Liken supports defining your own, custom, dedupers.

Limitations

Liken currently only guarantees usage of custom single-column dedupers.

Defining a Custom Deduper

Custom dedupers are defined as Python functions. There are strict requirements to the shape of your function — it must assume no knowledge of your DataFrame, and instead operate on a generic, unlabelled "array", where the "array" must be iterable and and an abstraction of a column in your dataset. Let's look at an example.
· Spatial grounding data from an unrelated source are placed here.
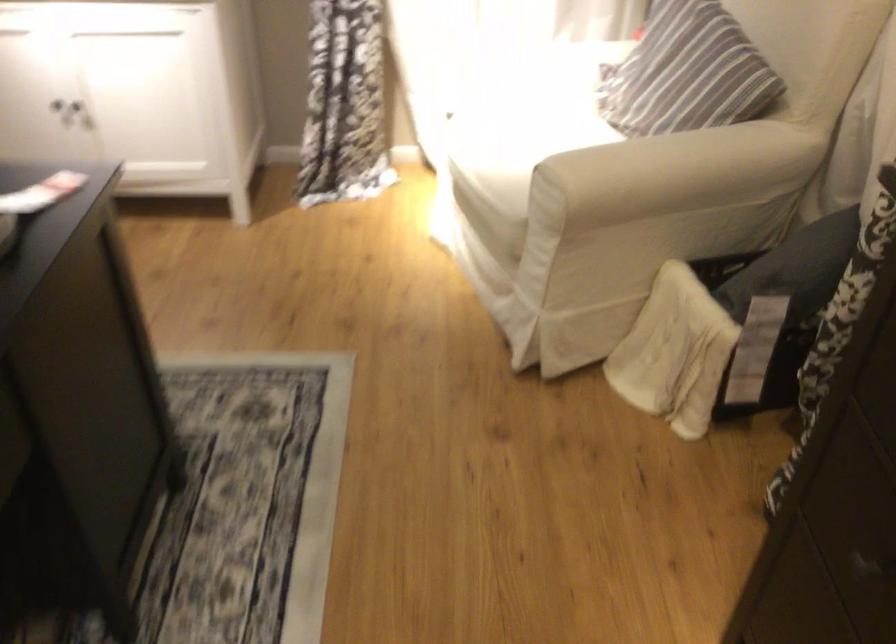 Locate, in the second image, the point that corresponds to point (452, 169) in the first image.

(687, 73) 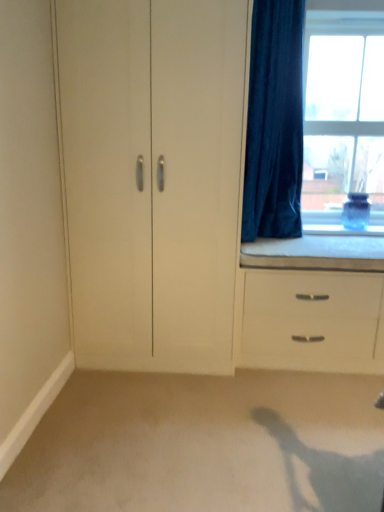 At what (x,y) coordinates should I click in order to perform the action: click on empty space that is ontop of clear glass window at upper right (from a real-world perspective). Please return your answer as a coordinate pair (x, y). Looking at the image, I should click on (352, 14). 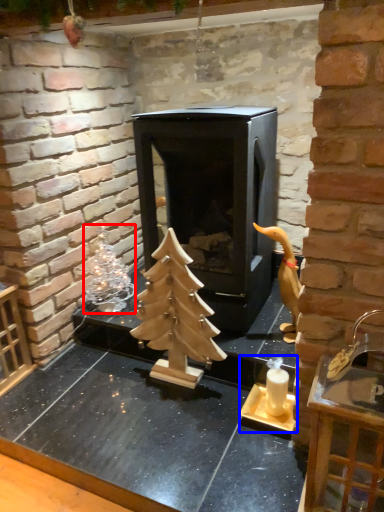 Question: Among these objects, which one is nearest to the camera, christmas decoration (highlighted by a red box) or candle holder (highlighted by a blue box)?

Choices:
 (A) christmas decoration
 (B) candle holder

Answer: (B) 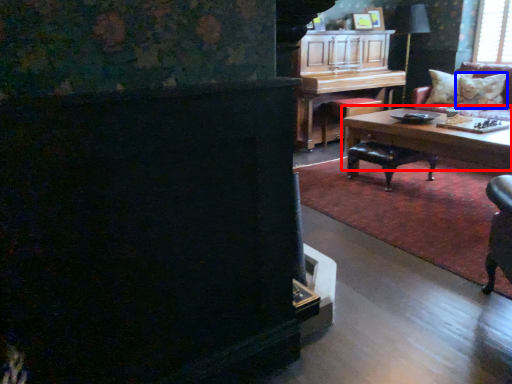 Question: Among these objects, which one is farthest to the camera, coffee table (highlighted by a red box) or pillow (highlighted by a blue box)?

Choices:
 (A) coffee table
 (B) pillow

Answer: (B) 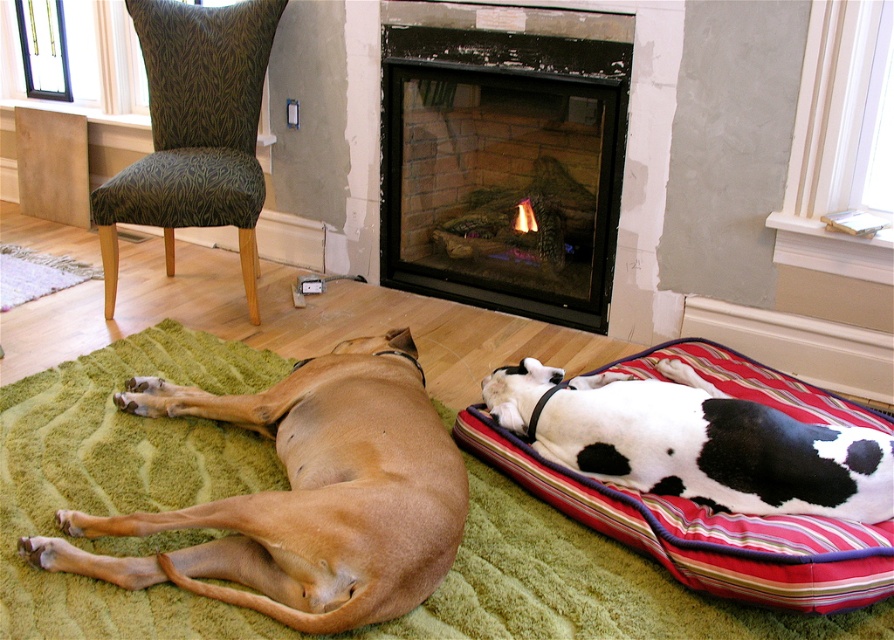 You are a contractor assessing the room. You see the brown smooth dog at lower left and the green textured fabric chair at upper left. Which object is taller?

The green textured fabric chair at upper left is taller than the brown smooth dog at lower left. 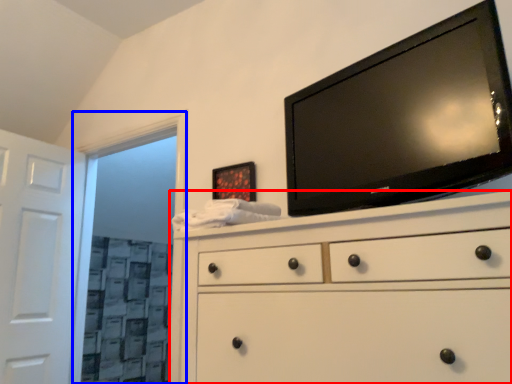 Question: Which object is further to the camera taking this photo, chest of drawers (highlighted by a red box) or glass door (highlighted by a blue box)?

Choices:
 (A) chest of drawers
 (B) glass door

Answer: (B) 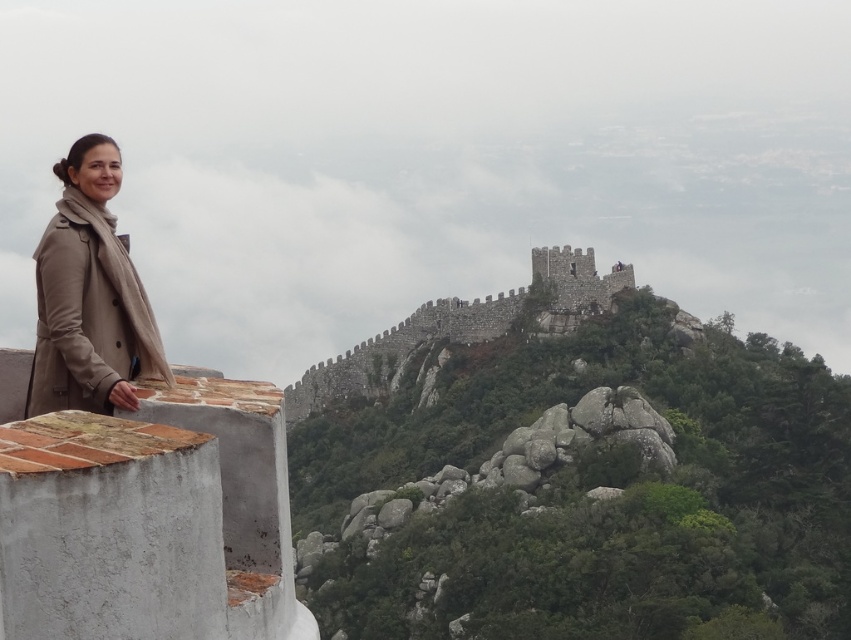 Can you confirm if beige coat at left is taller than stone wall at upper center?

No.

Which is in front, point (71, 280) or point (427, 316)?

Positioned in front is point (71, 280).

Measure the distance between point (x=66, y=346) and camera.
Although Liken provides a str_len predicate deduper, we'll define our own, similar, implementation: str_same_len. str_same_len will be defined deduplicate records that have a minimum length as well as equality of lengths between any two given records:

def str_same_len(array, *, min_len: int):
    n = len(array)
    for i in range(n):
        for j in range(i + 1, n):
            if len(array[i]) == len(array[j]) and len(array[i]) > min_len:
                yield i, j

Notice how the function has been written in such a way that it assumes no knowledge of an underlying DataFrame implementation. Instead, array is treated as generically representing an iterable collection of a DataFrame column.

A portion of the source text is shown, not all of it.